ADVISOR SELECTION takes place midway through the second year. After a Demonstration Project Proposal has been approved, the Director of the program assigns an Advisor to the student to guide the project and thesis to their completion. The Advisor can be proposed by the student, and is normally a member of the NYTS Core or Adjunct faculty. Any student who wishes to propose an Advisor who is not yet a member of the NYTS Core or Adjunct faculty must do so in writing to the Director of the program, with a C.V. or resume of the Advisor attached. In all cases the Director of the Doctor of Ministry must make the appointment of the Advisor, which is done through a formal letter of approval that the Advisor must sign.
THE DEMONSTRATION PROJECT is the major work beginning in the fourth semester of the Program. This involves the performance of a significant action project in ministry that is seriously researched, analyzed, and evaluated and that offers an occasion to demonstrate growth in selected competencies. Research that supports the project is expected to be fully integrated in a reflection-action mode, which is to say that research is both tested by and reflective upon action. The Project should be integral to the candidate’s current involvement in ministry and be of significance to the broader religious and/or faith community.

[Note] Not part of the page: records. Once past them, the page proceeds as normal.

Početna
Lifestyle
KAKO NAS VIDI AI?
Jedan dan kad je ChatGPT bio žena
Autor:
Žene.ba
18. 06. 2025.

The Project and its analysis are the basis for the written thesis.
SITE CERTIFICATION VISIT takes place at the conclusion of the Demonstration Project. The student’s Advisor or another member of the NYTS faculty is expected to visit the location at which the Demonstration Project was conducted and meet with members of the Site Team. The purpose of this visit is to certify the completion of the project, and to participate in an evaluation session with members of the Site Team and the Candidate regarding the completed project. A written report from the Advisor or other faculty member conducting the Site Certification Visit is to be given to the Director of the program.
THE THESIS is the written form of the Demonstration Project at NYTS. The format for this written work is found in the Demonstration Project Formatting Guide available from the Director of the Doctor of Ministry or the Director of Library Services. A full draft of the written Demonstration Project, approved in writing by the Adviser and the Site Team, must be submitted to the Director of the Doctor of Ministry Program for Faculty reading and approval no later than February I of the year in which graduation is sought. Any revisions that are required by the faculty readers must be completed before a public Presentation (or Defense) of the project can be scheduled.
A PRESENTATION or DEFENSE of the Candidate’s project and thesis is required prior to the Candidate being approved for graduation. The Presentation is attended by the Advisor and at least one other faculty member, as well as any other members of the Seminary faculty, students, Site Team members, and other guest who wish to participate. Site Team members, guests, and others may participate in the discussion that takes place during the Candidate’s Presentation or Defense of his or her work. However, at the conclusion of the session, which normally lasts for two hours, only those who are members of the Seminary faculty vote on whether to pass the Candidate’s thesis, which is required for graduation. Options for this vote are: pass, pass with minor revisions, pass with major revision, no pass.
The Presentation and all necessary revisions to the written thesis must be successfully completed no later than May 1 for the candidate to graduate that year. The Doctor of Ministry program must be completed within six years of the initial matriculation unless the Candidate applies for, and receives, a formal leave of absence from the program.